Today’s world is modelled on the principle of instant gratification. Communication is immediate, cabs arrive in the blink of an eye, and food deliveries are promised in under 30 minutes. The payments industry has evolved to capitalize on this trend. But what is the direct impact of financial compliance on this rapidly growing sector?
Adapt or Become Invisible
Instant payments have become the norm in most markets now, supported by faster internet connectivity, and innovative banking technologies, and an increased customer demand for the same. The global real-time payments market is projected to increase by 30.6% CAGR between 2018 and 2025, according to Faster Payments Tracker.

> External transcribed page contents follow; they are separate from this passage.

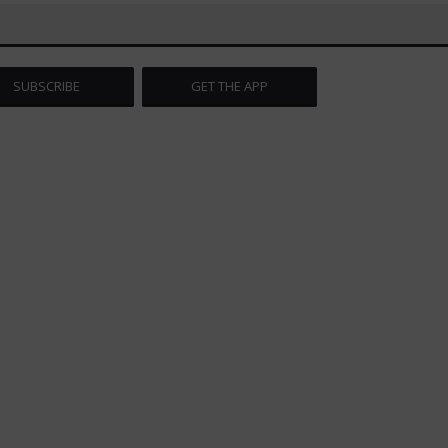
SUBSCRIBE
GET THE APP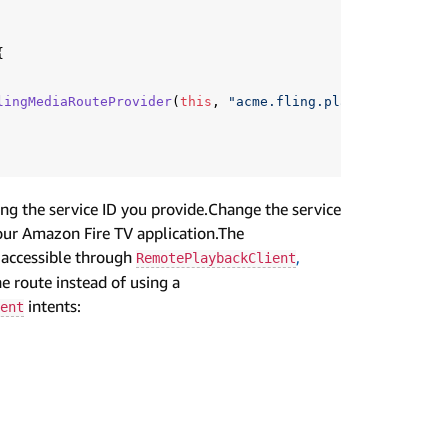
{
lingMediaRouteProvider
(
this
,
"acme.fling.player"
));
g the service ID you provide.Change the service
your Amazon Fire TV application.The
y accessible through
,
RemotePlaybackClient
e route instead of using a
intents:
ent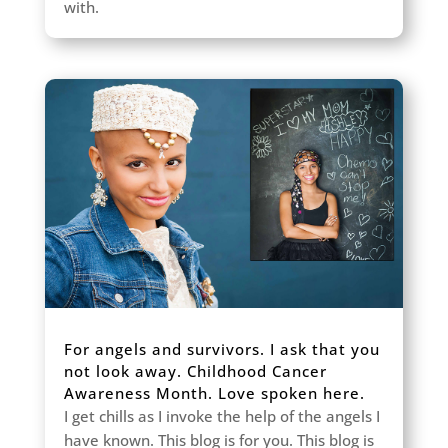
with.
For angels and survivors. I ask that you
not look away. Childhood Cancer
Awareness Month. Love spoken here.
I get chills as I invoke the help of the angels I
have known. This blog is for you. This blog is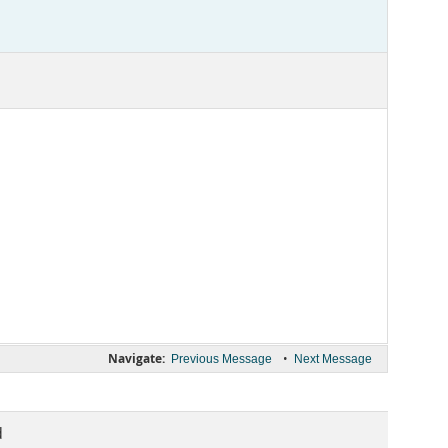
Navigate:
•
Previous Message
Next Message
d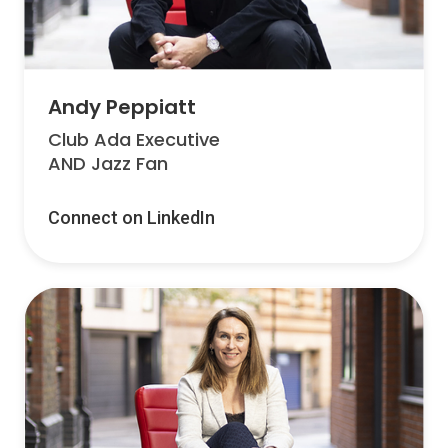
Andy Peppiatt
Club Ada Executive
AND Jazz Fan
Connect on LinkedIn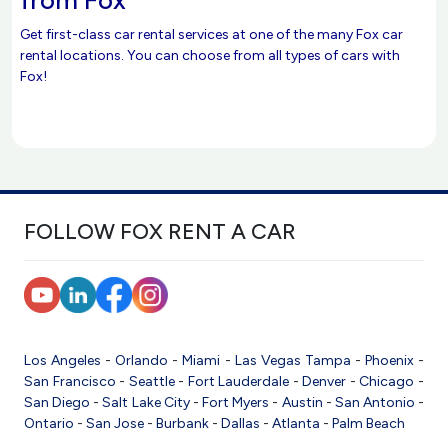
Get first-class car rental services at one of the many Fox car
rental locations. You can choose from all types of cars with
Fox!
FOLLOW FOX RENT A CAR
Los Angeles
-
Orlando
-
Miami
-
Las Vegas
Tampa
-
Phoenix
-
San Francisco
-
Seattle
-
Fort Lauderdale
-
Denver
-
Chicago
-
San Diego
-
Salt Lake City
-
Fort Myers
-
Austin
-
San Antonio
-
Ontario
-
San Jose
-
Burbank
-
Dallas
-
Atlanta
-
Palm Beach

Direct payment services are giving banks a run for their money. Traditional financial institutions have been forced to offer customers quick payment options or risk losing them to contemporary counterparts.

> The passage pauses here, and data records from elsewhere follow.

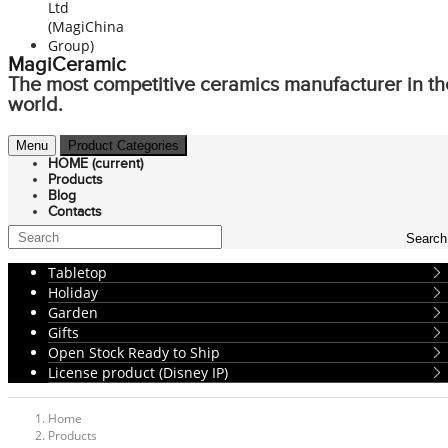
MagiCeramic
The most competitive ceramics manufacturer in th
world.
Menu
Product Categories
HOME
(current)
Products
Blog
Contacts
Search
Tabletop
Holiday
Garden
Gifts
Open Stock Ready to Ship
License product (Disney IP)
Home
Products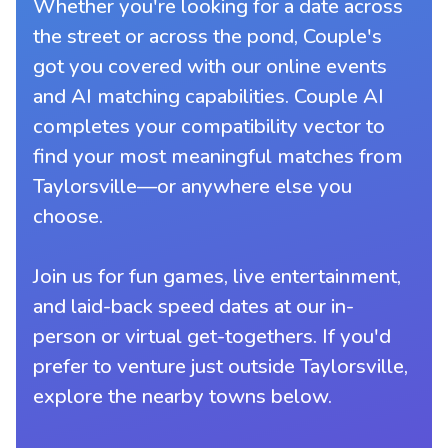
Whether you're looking for a date across
the street or across the pond, Couple's
got you covered with our online events
and AI matching capabilities. Couple AI
completes your compatibility vector to
find your most meaningful matches from
Taylorsville—or anywhere else you
choose.
Join us for fun games, live entertainment,
and laid-back speed dates at our in-
person or virtual get-togethers. If you'd
prefer to venture just outside Taylorsville,
explore the nearby towns below.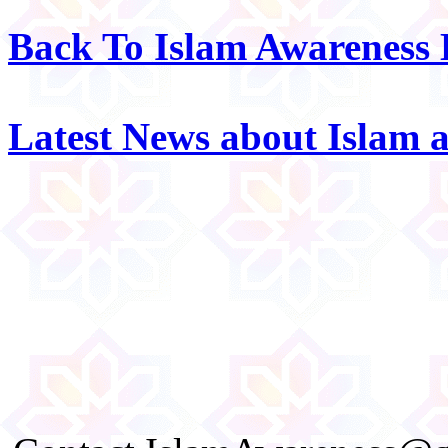
Back To Islam Awareness
Latest News about Islam 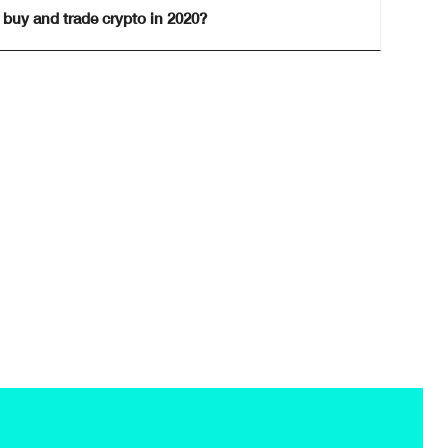
 buy and trade crypto in 2020?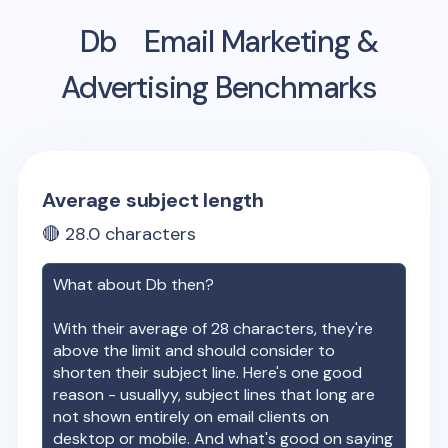
Db
Email Marketing &
Advertising Benchmarks
Average subject length
🔴
28.0
characters
What about
Db
then?
With their average of
28
characters, they're
above the limit and should consider to
shorten their subject line. Here's one good
reason - usuallyy, subject lines that long are
not shown entirely on email clients on
desktop or mobile. And what's good on saying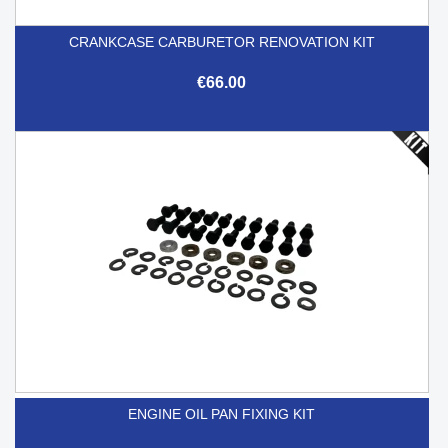
CRANKCASE CARBURETOR RENOVATION KIT
€66.00
ENGINE OIL PAN FIXING KIT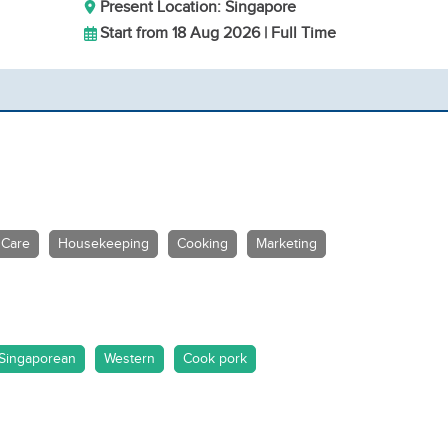
Present Location: Singapore
Start from 18 Aug 2026 | Full Time
 Care
Housekeeping
Cooking
Marketing
Singaporean
Western
Cook pork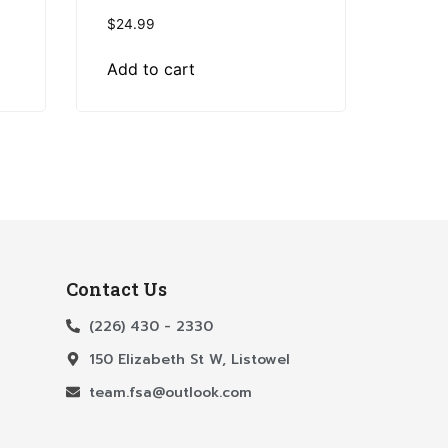
$
24.99
Add to cart
Contact Us
(226) 430 - 2330
150 Elizabeth St W, Listowel
team.fsa@outlook.com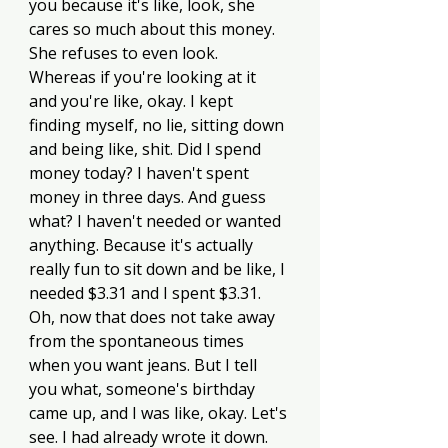
you because it's like, look, she 
cares so much about this money. 
She refuses to even look. 
Whereas if you're looking at it 
and you're like, okay. I kept 
finding myself, no lie, sitting down 
and being like, shit. Did I spend 
money today? I haven't spent 
money in three days. And guess 
what? I haven't needed or wanted 
anything. Because it's actually 
really fun to sit down and be like, I 
needed $3.31 and I spent $3.31. 
Oh, now that does not take away 
from the spontaneous times 
when you want jeans. But I tell 
you what, someone's birthday 
came up, and I was like, okay. Let's 
see. I had already wrote it down. 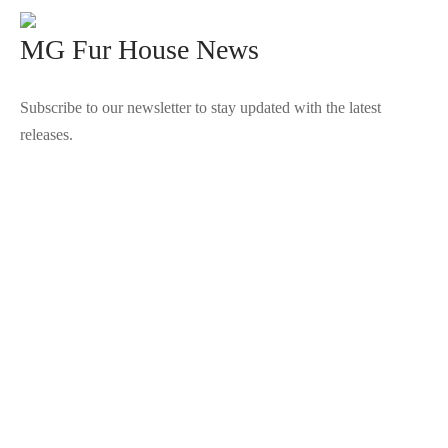
MG Fur House News
Subscribe to our newsletter to stay updated with the latest
releases.
©2025 Blana.ro . Toate drepturile rezervate.
↓
Contact Us
Contact Form
Name
Phone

Even regulators are recognizing the trend. In Europe, a revised version of the Payment Services Directive includes third-party payment providers under its scope.
The AML Hiccups
Greater adoption of instant payments means that AML compliance and KYC screening time must also be faster. To ensure safety and legitimacy of transactions, any suspicious payments must be put on hold. This delays the transaction process, thereby defying the whole purpose of “real-time”.
The trouble with AML compliance is that it is traditionally designed to operate in a batch mode, according to Henry Balani, the Global Head of Strategic Affairs for Accuity Inc. The queueing up of fishy transactions meant for review, causes delays.
Time lags are accounted for in regular banking transactions. But instant payments demand immediate results. For B2B transactions, this delay is even more problematic because it can cause distrust between parties, sometimes even leading to lost business.
AML checks also throw up a lot of false-positive results. Take, for instance, the issue that a BuzzFeed reporter in the United States faced while trying to use Venmo to pay for a Cuban sandwich. His transaction was put under review, citing the mention of “Cuba”.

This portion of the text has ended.